▶ _ACTION ITEM_: Of all the entries below, retype only the lines from the one with "ÉMOP-3.1.1-12-2013-0008" through the one with "TIOP-1.1.1-09/1-2010-0043", exactly as they appear.

▶ _GIVEN INFORMATION_:
_____

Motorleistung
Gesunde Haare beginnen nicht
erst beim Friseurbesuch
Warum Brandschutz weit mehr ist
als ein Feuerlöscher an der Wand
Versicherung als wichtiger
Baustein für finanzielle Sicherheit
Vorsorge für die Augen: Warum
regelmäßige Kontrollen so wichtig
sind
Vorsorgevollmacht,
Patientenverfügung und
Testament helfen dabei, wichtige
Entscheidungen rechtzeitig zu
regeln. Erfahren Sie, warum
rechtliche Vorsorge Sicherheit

_____

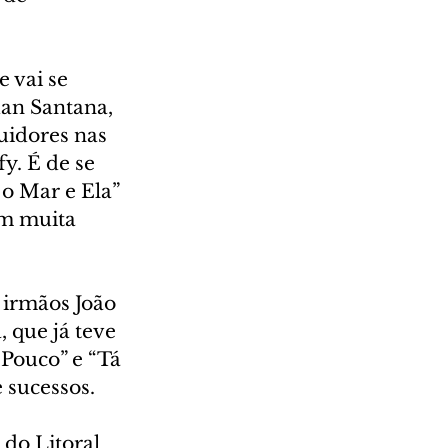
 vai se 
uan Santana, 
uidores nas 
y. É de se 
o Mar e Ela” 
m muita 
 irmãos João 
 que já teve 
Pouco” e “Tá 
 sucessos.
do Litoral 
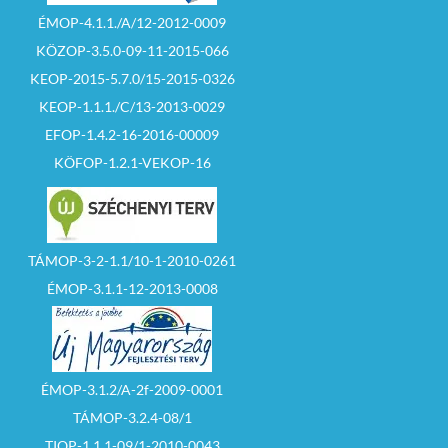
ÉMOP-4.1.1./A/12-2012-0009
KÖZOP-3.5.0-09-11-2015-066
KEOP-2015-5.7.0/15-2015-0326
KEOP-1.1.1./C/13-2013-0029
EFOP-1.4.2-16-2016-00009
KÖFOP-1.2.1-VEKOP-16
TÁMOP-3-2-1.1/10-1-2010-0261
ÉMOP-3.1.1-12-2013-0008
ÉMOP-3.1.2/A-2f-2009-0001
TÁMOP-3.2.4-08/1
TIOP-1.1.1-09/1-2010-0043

_____

▶ _EXERCISE SOLUTION_:
ÉMOP-3.1.1-12-2013-0008
ÉMOP-3.1.2/A-2f-2009-0001
TÁMOP-3.2.4-08/1
TIOP-1.1.1-09/1-2010-0043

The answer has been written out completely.